The term "core leader" was synonymous with highest ranking leader. Only party founder Mao, reformist leader Deng Xiaoping and his successor Jiang Zemin were regarded as "core leaders" of their generations.
Though Jiang "retired" after a 10-year tenure he continued to head the powerful Central Military Commission -- the high command of the Chinese military -- for two more years undermining the powers of his successor Hu Jintao.
Observers say Xi is set to emerge even more powerful as five of the seven members of the Standing Committee -- the epitome of collective leadership -- are to retire next year.
The only survivor is Premier Li Keqiang who in the last four years confined himself to the management of the slowdown of the Chinese economy leaving the leadership solely to Xi.
While conferring the "core" leader status to Xi, the plenum also referred to the "combination of collective leadership with individual responsibility".
The collective leadership was incorporated as an important regulation of the CPC in 1981 to avoid the personality cult of Mao, leading to "mistakes" like the Cultural Revolution that killed millions.
The plenum upheld the principle of democratic centralism stating that the collective leadership system "must always be followed and should not be violated by any organisation or individual under any circumstance or for any reason".
But seasoned CPC observers view it as mere reassertion of an important guiding principle as Xi with enormous power base is no longer first among the equals of the Standing Committee.
He is expected to replace the retiring five members of the Standing Committee with his own handpicked men next year.

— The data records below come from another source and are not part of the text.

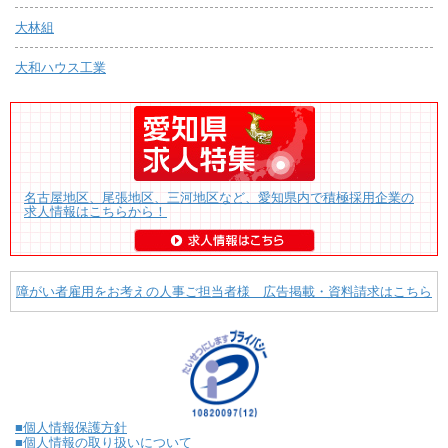
大林組
大和ハウス工業
名古屋地区、尾張地区、三河地区など、愛知県内で積極採用企業の
求人情報はこちらから！
障がい者雇用をお考えの人事ご担当者様 広告掲載・資料請求はこちら
■個人情報保護方針
■個人情報の取り扱いについて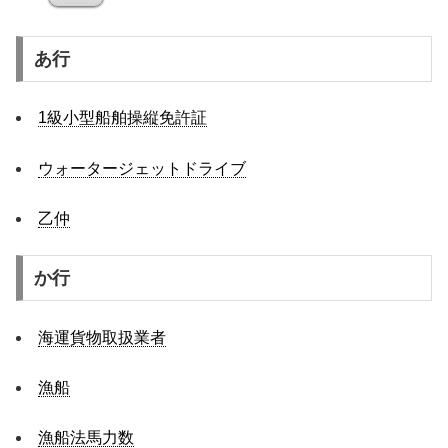
あ行
1級小型船舶操縦免許証
ウォータージェットドライブ
乙仲
か行
海運貨物取扱業者
漁船
漁船法馬力数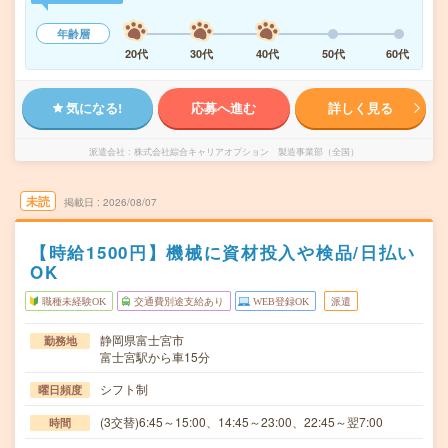
年齢層
20代
30代
40代
50代
60代
気になる!
応募へ進む
詳しく見る
派遣会社
株式会社綜合キャリアオプション 製造事業部（全国）
未読
掲載日
2026/08/07
【時給1500円】機械に資材投入や検品/日払い
OK
職種未経験OK
交通費別途支給あり
WEB登録OK
派遣
静岡県富士宮市
勤務地
富士宮駅から車15分
シフト制
曜日頻度
(3交替)6:45～15:00、14:45～23:00、22:45～翌7:00
時間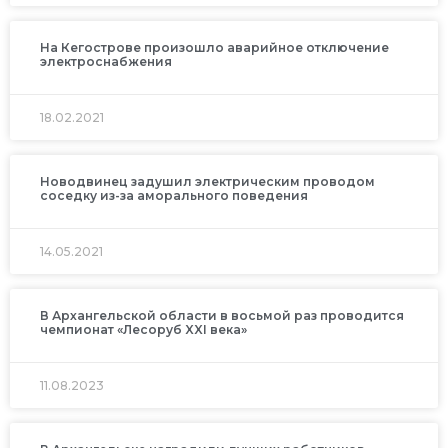
На Кегострове произошло аварийное отключение
электроснабжения
18.02.2021
Новодвинец задушил электрическим проводом
соседку из-за аморального поведения
14.05.2021
В Архангельской области в восьмой раз проводится
чемпионат «Лесоруб XXI века»
11.08.2023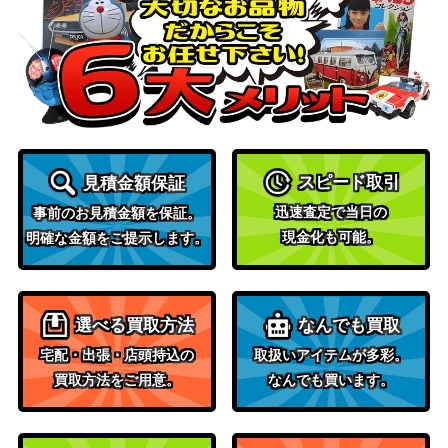
KONAMI
（20thSE）【IGAS-JP0
7,600
（IGNITION ASSAULT）
48】
遊戯王 守護竜ピスティ
KONAMI
3,300
（20thｼｰｸﾚｯﾄ）SAST
スターヴ・ヴェノム・フ
コナミ
ュージョン・ドラゴン
（インベイジョン・オ
1,700
スピード取引
見積金額保証
（HR）【INOV-JP038】
ブ・ヴェノム）
迅速査定で当日の
S-Force 乱破小夜丸(プ
KONAMI
事前のお見積金額を保証。
1,700
現金化も可能。
リズマティック）BLVO
（BLAZING VORTEX）
明確な金額をご提示します。
九字切りの呪符（20thS
KONAMI
800
E）【IGAS-JP066】
（IGNITION ASSAULT）
KONAMI
選べる買取方法
なんでも買取
青眼の白龍（UR）【HC
（HISTORY ARCHIVE
1,500
宅配・出張・店頭持込の
取扱いアイテムが多彩。
01-JP003】
COLLECTION）
買取方法をご用意。
なんでも買います。
コナミ
真紅眼の闇竜（UL）[レ
（遊戯王 WORLD
6,500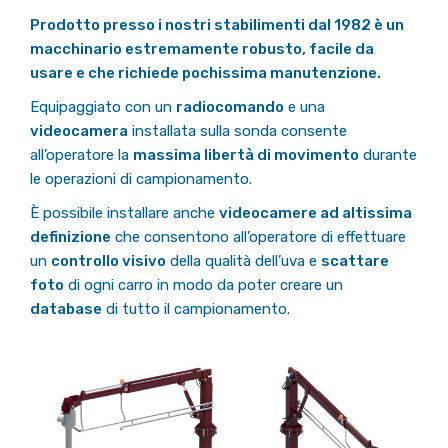
Prodotto presso i nostri stabilimenti dal 1982 è un
macchinario estremamente robusto, facile da
usare e che richiede pochissima manutenzione.
Equipaggiato con un
radiocomando
e una
videocamera
installata sulla sonda consente
all’operatore la
massima libertà di movimento
durante
le operazioni di campionamento.
È possibile installare anche
videocamere ad altissima
definizione
che consentono all’operatore di effettuare
un
controllo visivo
della qualità dell’uva e
scattare
foto
di ogni carro in modo da poter creare un
database
di tutto il campionamento.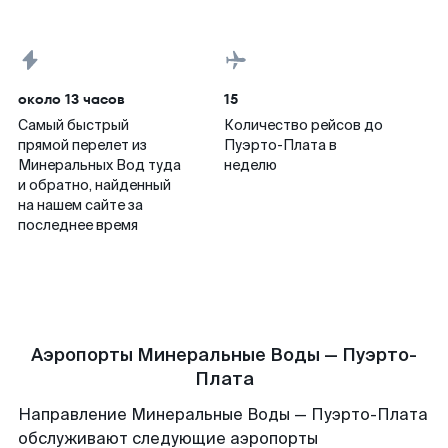
около 13 часов
15
Самый быстрый
Количество рейсов до
прямой перелет из
Пуэрто-Плата в
Минеральных Вод туда
неделю
и обратно, найденный
на нашем сайте за
последнее время
Аэропорты Минеральные Воды — Пуэрто-
Плата
Направление Минеральные Воды — Пуэрто-Плата
обслуживают следующие аэропорты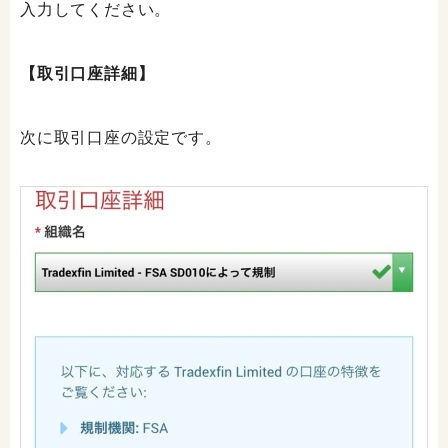
入力してください。
【取引口座詳細】
次に取引口座の設定です。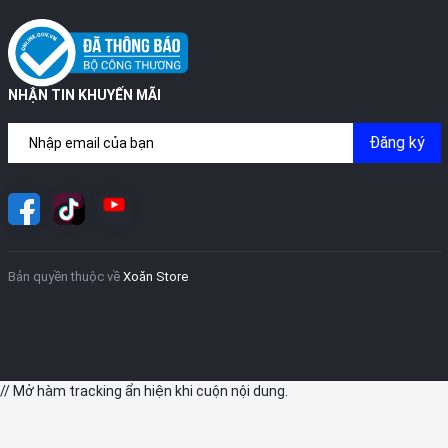
NHẬN TIN KHUYẾN MÃI
Đăng ký
Bản quyền thuộc về
Xoăn Store
// Mở hàm tracking ẩn hiện khi cuộn nội dung.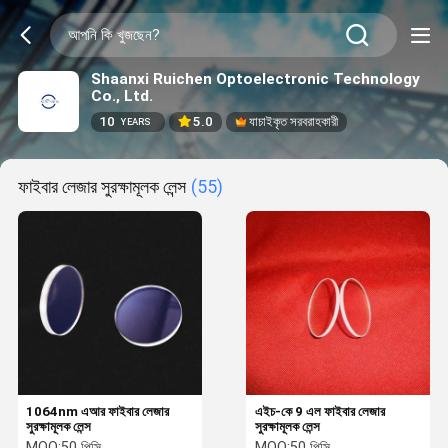
Shaanxi Ruichen Optoelectronic Technology
Co., Ltd.
10
5.0
যাচাইকৃত সরবরাহকারী
YEARS
ফাইবার লেজার সুরক্ষামূলক লেন্স
(55)
1064nm এআর ফাইবার লেজার
এইচ-কে 9 এল ফাইবার লেজার
সুরক্ষামূলক লেন্স
সুরক্ষামূলক লেন্স
MOQ:
50 পিসি
MOQ:
50 পিসি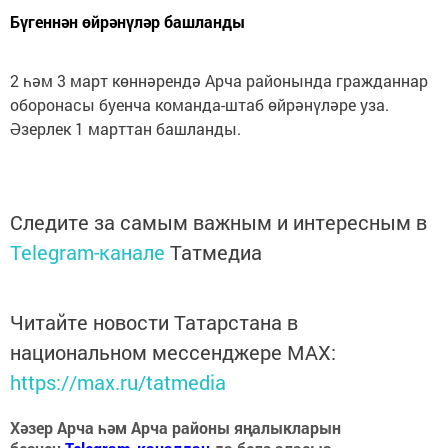
Бүгеннән өйрәнүләр башланды
2 һәм 3 март көннәрендә Арча районында гражданнар
оборонасы буенча команда-штаб өйрәнүләре уза.
Әзерлек 1 марттан башланды.
Следите за самым важным и интересным в
Telegram-канале
Татмедиа
Читайте новости Татарстана в
национальном мессенджере MАХ:
https://max.ru/tatmedia
Хәзер Арча һәм Арча районы яңалыкларын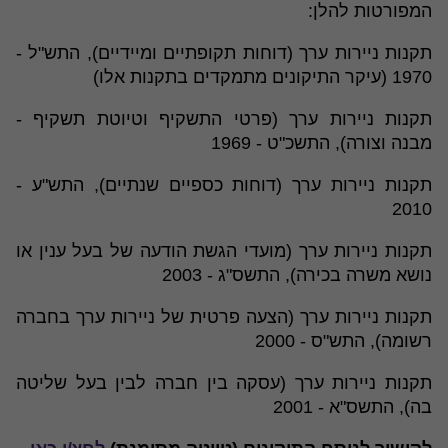
המפורטות להלן:
תקנות ניירות ערך (דוחות תקופתיים ומיידיים), התש"ל -
1970 (עיקר התיקונים מתמקדים בתקנות אלו)
תקנות ניירות ערך (פרטי התשקיף וטיוטת תשקיף -
מבנה וצורה), התשכ"ט - 1969
תקנות ניירות ערך (דוחות כספיים שנתיים), התש"ע -
2010
תקנות ניירות ערך (מועדי הגשת הודעה של בעל ענין או
נושא משרה בכירה), התשס"ג - 2003
תקנות ניירות ערך (הצעה פרטית של ניירות ערך בחברה
רשומה), התש"ס - 2000
תקנות ניירות ערך (עסקה בין חברה לבין בעל שליטה
בה), התשס"א - 2001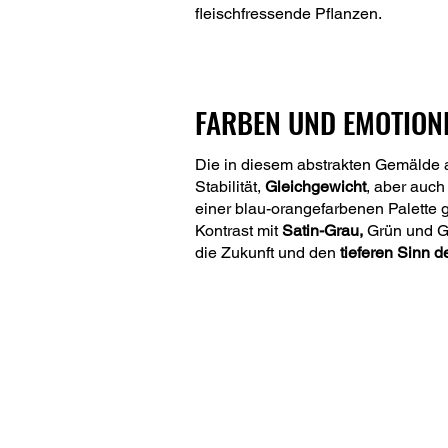
fleischfressende Pflanzen.
FARBEN UND EMOTION
Die in diesem abstrakten Gemälde
Stabilität,
Gleichgewicht
, aber auch
einer blau-orangefarbenen Palette 
Kontrast mit
Satin-Grau,
Grün und Go
die Zukunft und den
tieferen Sinn d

Ahead of the sixth plenary, a key policy body of the CPC, official media said the party needed a strong leader like Mao, and Xi fitted the bill speculating that the collective leadership may be dispensed with.
State-run Global Times even published a "poll" with over 70 per cent people endorsing Xi as "core leader".
The plenum said members should resolutely safeguard the authority of the CPC and its central, unified leadership while pushing forward the comprehensive and strict governance of the party.
The communique also urged them to become more aware of the need to uphold political integrity, keep in mind the bigger picture, follow the CPC as the core of the Chinese leadership and act consistently with CPC Central Committee policy.
"Together we must build a clean and righteous political environment, and ensure that the party unites and leads the people to continuously open up new prospects for socialism with Chinese characteristics," it said.
The plenum also approved two documents on the discipline of the party including the norms of political life within the party under the new situation and a regulation on intra-party supervision, Xinhua quoted a communique as saying.
The CPC also promised to address election malpractice, putting an end to the buying and selling of official posts and vote rigging.
Requesting an official post, honour or special treatment is not allowed under any circumstances, it said.
The communique also underscored that the practice of bargaining with party organisations to secure a promotion or disobeying any decisions made by party organisations is also forbidden.
The selection and appointment of officials should not be contaminated by outside interference or misconduct, it said.
It also endorsed the expulsion of former party chief of Liaoning Province and senior national legislator Wang Min and former Beijing deputy party chief Lyu Xiwen.
It also confirmed the expulsion of former senior military officials Fan Changmi and Niu Zhizhong. They were expelled as as part of massive anti-corruption campaign carried out by Xi after he took over as CPC head.
Over 1.01 million officials of the 88.75 million-strong CPC were punished in the anti-graft campaign amid allegations that Xi has also used it to consolidate his hold on the party.